We are always looking for differences, so it should be no surprise but in data science, we need to determine the differences between data. Thus, any programming language designed with data science in mind needs to have ways to find differences between data. R makes this easy.

## Differences between elements of a vector

When dealing with differences between the elements of a vector, you may need the difference between any two elements in the vector. Under one circumstance, you may need the difference between elements right next to each other and under another, they may be separated by two or three elements. The problem gets even worse if you need to find the differences between the differences. One solution and the solution that you need to use for most programming languages is to write code for that specific situation. The solution in R of diff() function handles these calculations with ease.

## R diff function

The R diff function has the format of diff(vector, lag, #differences). The vector is the list of values the diff() function is being operated on. The lag is the spacing between the numbers being subtracted. For example, a lag of 1 means that the values of right next to each other and a lag of 2 means that there is a value between them. The #differences is the layering between the differences. This means that a #differences of 1 returns the difference between the values in the vector, while a #differences of 2 returns the differences between the differences between the values in the vector.

```
# diff in r examples
> x=c(1,2,3,5,8,13,21)
> diff(x)
[1] 1 1 2 3 5 8
> diff(x,1)
[1] 1 1 2 3 5 8
> diff(x,1,1)
[1] 1 1 2 3 5 8
```

This illustrates that the R diff function defaults to 1 on the second and third parameter when they are omitted. It also illustrates that they produce the same results. Note the pattern of 1=2-1, 1=3-2, 2=5-2, 3=8-5, 5=13-8 and 8=21-13.

```
# diff in R - higher order differences; default
> diff(x,2)
[1] 2 3 5 8 13
> diff(x,2,1)
[1] 2 3 5 8 13
```

This further illustrates diff in R defaulting to 1 on the third parameter when it is omitted. It also illustrates that they produce the same results. Note the pattern of 2=3-1, 3=5-2, 5=8-3, 8=13-5 and 13=21-8.

```
# diff in R - higher order differences
> diff(x,1,2)
[1] 0 1 1 2 3
> diff(x,2,2)
[1] 3 5 8
```

Here, we have an illustration of diff in R with 2 as the third parameter. With a lag of 1, we get 0=1-1, 1=2-1, 1=3-2, 2=5-3 and 3=8-5. With a lag of 2, we get 3=5-2, 5=8-3 and 8=13-5. This is a straightforward illustration not only of the use of the diff() function but of the math going on behind the function.

```
# diff in R - higher order differences
> diff(x,1,3)
[1] 1 0 1 1
> diff(x,2,3)
[1] 5
> diff(x,1,4)
[1] -1 1 0
> diff(x,1,5)
[1] 2 -1
> diff(x,1,6)
[1] -3
```

To further help your understanding of diff in R look over at these examples of code that are an extension the ones above, and see if you can figure out the math behind these results.

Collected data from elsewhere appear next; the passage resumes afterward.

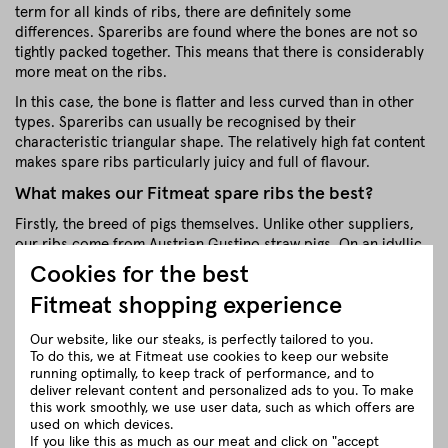
term for all kinds of ribs, there are definitely some
differences. Spareribs are found where the bones are not so
tightly packed together. This means that there is considerably
more meat on the ribs.
In this case, the bone is flatter and less curved than in other
types. Spareribs can usually be recognised by their
characteristic triangular shape. The relatively high fat content
makes spare ribs particularly juicy and full of flavour.
What makes our Fitmeat spare ribs the best?
Firstly, the breed of pigs themselves. Unlike other suppliers,
our ribs come from Austrian Gustino straw pigs. On an idyllic
family farm, the straw pigs have a truly wonderful life. With
Cookies for the best
spacious stalls and cosy resting areas lined with straw
Fitmeat shopping experience
bedding, they grow up protected in small groups, have the
opportunity to play and be active, can cuddle in the straw and
Our website, like our steaks, is perfectly tailored to you.
simply feel really good. Slaughter takes place either on the
To do this, we at Fitmeat use cookies to keep our website
farm or at a nearby butcher's. This minimises stress on the
running optimally, to keep track of performance, and to
animals and the quality of the meat is correspondingly high.
deliver relevant content and personalized ads to you. To make
this work smoothly, we use user data, such as which offers are
close
used on which devices.
If you like this as much as our meat and click on "accept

Finding the differences between elements in a vector can help you find statistical relationships between the data. Data that appears to have no clear pattern may have one in their differences or even the differences of their differences. This is why this type of analysis tool is so important and why the diff() function makes R such a useful language for data science.